On Sun, Sep 18, 2011 at 03:59:50PM +0200, Daniel Vetter wrote:
> On Sun, Sep 18, 2011 at 03:18:57PM +0200, Marcin Slusarz wrote:
> > Currently DRM_NOUVEAU_GEM_CPU_PREP ioctl is broken WRT handling of signals.
> > 
> > nouveau_gem_ioctl_cpu_prep calls ttm_bo_wait which waits for fence to
> > "signal" or 3 seconds timeout pass.
> > But if it detects pending signal, it returns ERESTARTSYS and goes back
> > to userspace.
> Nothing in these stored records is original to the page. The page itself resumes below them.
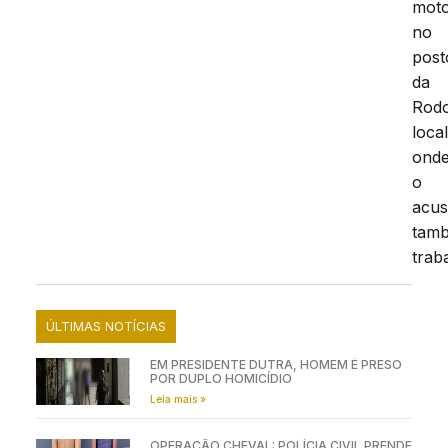
moto
no
post
da
Rodo
loca
ond
o
acu
tam
trab
ÚLTIMAS NOTÍCIAS
EM PRESIDENTE DUTRA, HOMEM É PRESO
POR DUPLO HOMICÍDIO
Leia mais »
OPERAÇÃO CHEVAL: POLÍCIA CIVIL PRENDE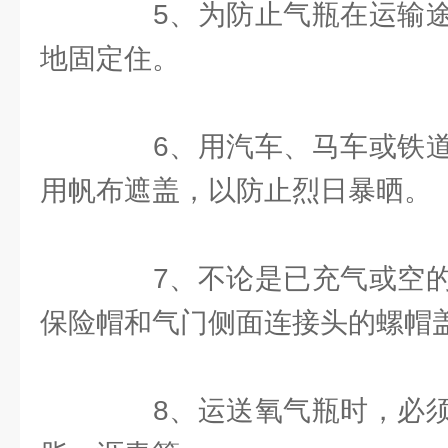
5、为防止气瓶在运输途
地固定住。
6、用汽车、马车或铁道
用帆布遮盖，以防止烈日暴晒。
7、不论是已充气或空的
保险帽和气门侧面连接头的螺帽
8、运送氧气瓶时，必须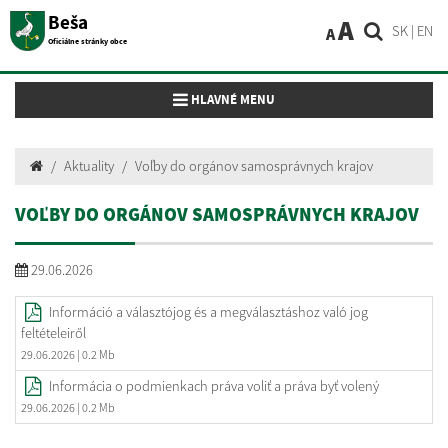
Beša
A
SK
|
EN
A
Oficiálne stránky obce
Toggle navigation
HLAVNÉ MENU
Aktuality
Voľby do orgánov samosprávnych krajov
VOĽBY DO ORGÁNOV SAMOSPRÁVNYCH KRAJOV
29.06.2026
Információ a választójog és a megválasztáshoz való jog
feltételeiről
29.06.2026
| 0.2 Mb
Informácia o podmienkach práva voliť a práva byť volený
29.06.2026
| 0.2 Mb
After signal handler, userspace repeats the same ioctl which
> > starts _new 3 seconds loop_.
> > So when the application relies on signals, some ioctls may never finish
> > from application POV.
> > 
> > There is one important application which does this - Xorg. It uses SIGIO
> > (for input handling) and SIGALARM.
> > 
> > GPU lockups lead to endless ioctl loop which eventually manifests in crash
> > with "[mi] EQ overflowing. The server is probably stuck in an infinite loop."
> > message instead of being propagated to DDX.
> > 
> > The solutions is to add new ioctl NOUVEAU_GEM_CPU_PREP_TIMEOUT with
> > timeout parameter and decrease it on every signal.
> 
> Just fyi: We handle that issue in i915 by returning -EIO when the kernel
> decides that the gpu has died for good and that resetting doesn't help.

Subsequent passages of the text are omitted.